NNMF decomposes the EMG signals into a synergy activation matrix using the temporal correlation between the activity of individual muscles59. The result is a set of one-dimensional timeseries signals for each muscle synergy identified. Each synergy in-turn comprises contributions from multiple muscles as described by a synergy vector. We implemented NNMF with two factors which were selected by observing the point-of-inflection in the residuals vs. number of synergies curve60. For each phase of the movement (reach and pull), the primary synergy for that movement was identified as the one that most positively correlated (increased) with the movement. All repetitions of the movement were used to perform the dimensionality reduction. Finally, the contributions of deltoid and elbow muscles were quantified and compared using the primary synergy’s synergy vector.
Statistics
Bootstrapping
All statistical comparisons of means presented in this manuscript were performed using the bootstrap method, a non-parametric approach which makes no distributional assumptions on the observed data. Instead, bootstrapping uses resampling to construct empirical confidence intervals for quantities of interest. For each comparison (e.g. comparing stimulation on vs stimulation off for shoulder torque in SCS01, shown in Figure 1f), we construct bootstraped samples by drawing a sample with replacement from observed measurements, while preserving the number of measurements in each condition. We construct 10,000 bootstrap samples and, for each, calculate the difference in means of the resampled data. A 95% confidence interval for the difference in means is obtained by identifying the 2.5th and 97.5th quantiles for the resulting values. The null hypothesis of no difference in the mean was rejected if 0 was not included in the 95% confidence interval. If more than one comparison was being performed at once, we used a Bonferroni correction by dividing this alpha value by the number of pairwise comparisons being performed.
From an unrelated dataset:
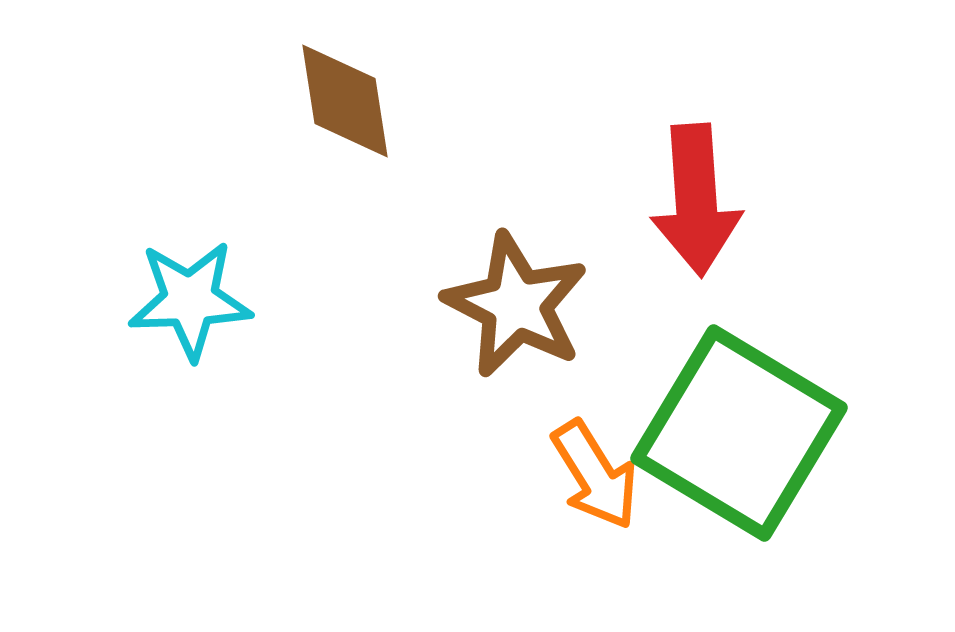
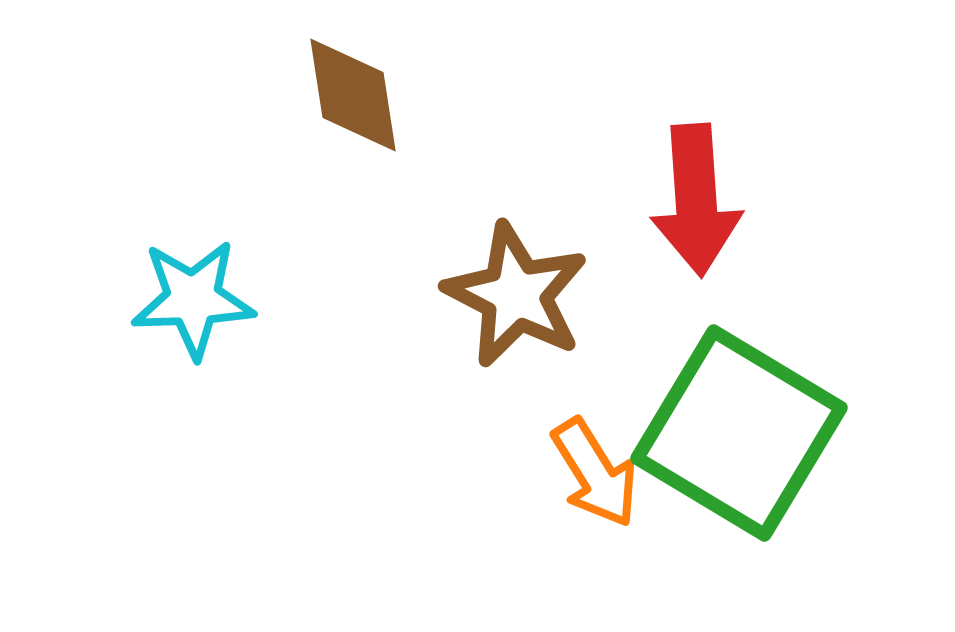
brown diamond: moved 8 px right, 6 px up
cyan star: moved 3 px right, 1 px up
brown star: moved 10 px up
orange arrow: moved 2 px up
Comparison of distributions
Statistical comparison of distributions was done using a two-sample Kolmogorov-Smirnov (KS) non-parametric test using MATLAB. Again, an alpha value of 0.05 was used. Here, we used this test to compare the variability of kinematic trajectories during 2D planar reaching (the open-ended reaching task). The deviations of each trajectory from the mean trajectory were used to build a distribution of deviations. The resulting distributions for two conditions (stimulation off and stimulation on) could then be compared using the KS test.